== PROBLEM DETAILS ==
Where a picture occurs in the data, omit it, and copy all remaining data exactly.

== DATA TO PROCESS ==
*** Begin section ***
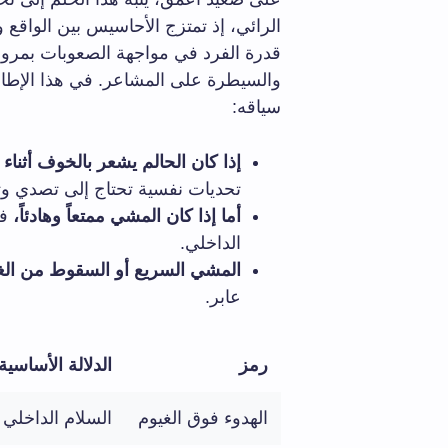
الرائي، إذ تمتزج الأحاسيس بين الواقع وا
قدرة الفرد في مواجهة الصعوبات بمرون
والسيطرة على المشاعر. في هذا الإطار
سياقه:
إذا كان الحالم يشعر بالخوف أثناء
تحديات نفسية تحتاج إلى تصدي وت
أما إذا كان المشي ممتعاً وهادئاً،
في
الداخلي.
المشي السريع أو السقوط من الغ
عابر.
رمز
الدلالة الأساسية
الهدوء فوق الغيوم
السلام الداخلي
*** End section ***
== SOLUTION TO THE PROBLEM ==
الرائي، إذ تمتزج الأحاسيس بين الواقع وا
قدرة الفرد في مواجهة الصعوبات بمرون
والسيطرة على المشاعر. في هذا الإطار
سياقه:
إذا كان الحالم يشعر بالخوف أثناء
تحديات نفسية تحتاج إلى تصدي وت
أما إذا كان المشي ممتعاً وهادئاً،
في
الداخلي.
المشي السريع أو السقوط من الغ
عابر.
رمز
الدلالة الأساسية
الهدوء فوق الغيوم
السلام الداخلي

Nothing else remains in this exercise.